─── EXTRACTED ENTRIES

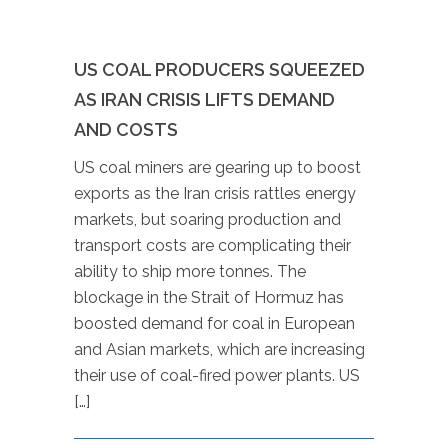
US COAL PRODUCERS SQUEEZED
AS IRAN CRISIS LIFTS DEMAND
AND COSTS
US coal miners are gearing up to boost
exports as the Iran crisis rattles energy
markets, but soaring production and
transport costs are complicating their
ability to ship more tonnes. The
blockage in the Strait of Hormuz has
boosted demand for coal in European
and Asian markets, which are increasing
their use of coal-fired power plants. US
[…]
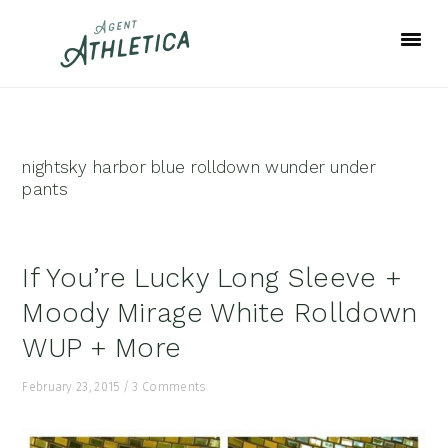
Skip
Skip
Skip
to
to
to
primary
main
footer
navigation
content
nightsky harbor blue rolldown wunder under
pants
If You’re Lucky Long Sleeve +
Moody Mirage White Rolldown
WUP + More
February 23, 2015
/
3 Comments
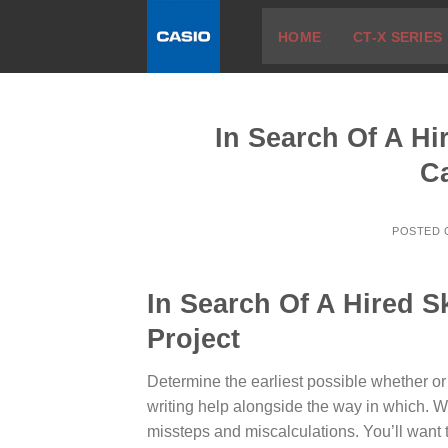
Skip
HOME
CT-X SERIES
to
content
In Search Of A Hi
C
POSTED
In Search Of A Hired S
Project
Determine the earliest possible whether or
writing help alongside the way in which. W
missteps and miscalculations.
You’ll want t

──────
─── EXTRACTED ENTRIES

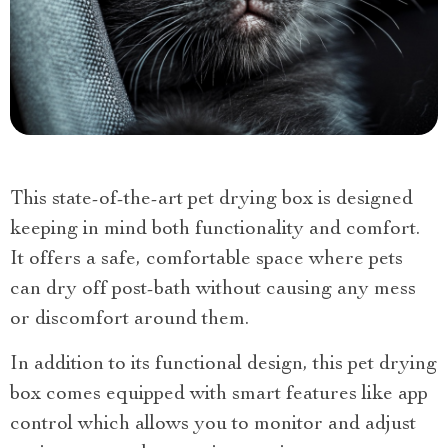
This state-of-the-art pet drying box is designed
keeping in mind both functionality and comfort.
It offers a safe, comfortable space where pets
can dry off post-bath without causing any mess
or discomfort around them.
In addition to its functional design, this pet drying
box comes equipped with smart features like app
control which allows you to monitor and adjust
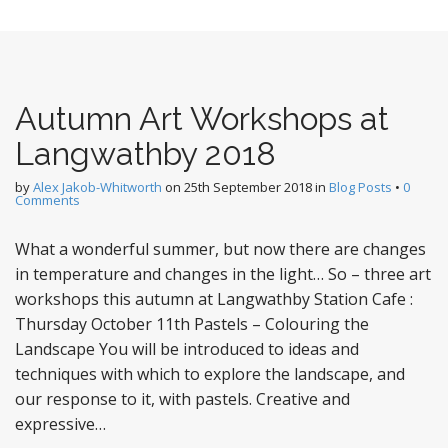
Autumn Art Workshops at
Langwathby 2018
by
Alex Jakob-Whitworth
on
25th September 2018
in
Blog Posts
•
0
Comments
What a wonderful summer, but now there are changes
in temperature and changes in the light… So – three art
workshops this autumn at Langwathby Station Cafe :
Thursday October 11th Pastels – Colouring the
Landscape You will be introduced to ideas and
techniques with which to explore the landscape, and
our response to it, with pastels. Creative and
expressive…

──────

» **WHAT YOU ARE ASKED TO DO**
Where a line of the data includes the string "changes", list that line.

» **EXERCISE RESULT**
What a wonderful summer, but now there are changes
in temperature and changes in the light… So – three art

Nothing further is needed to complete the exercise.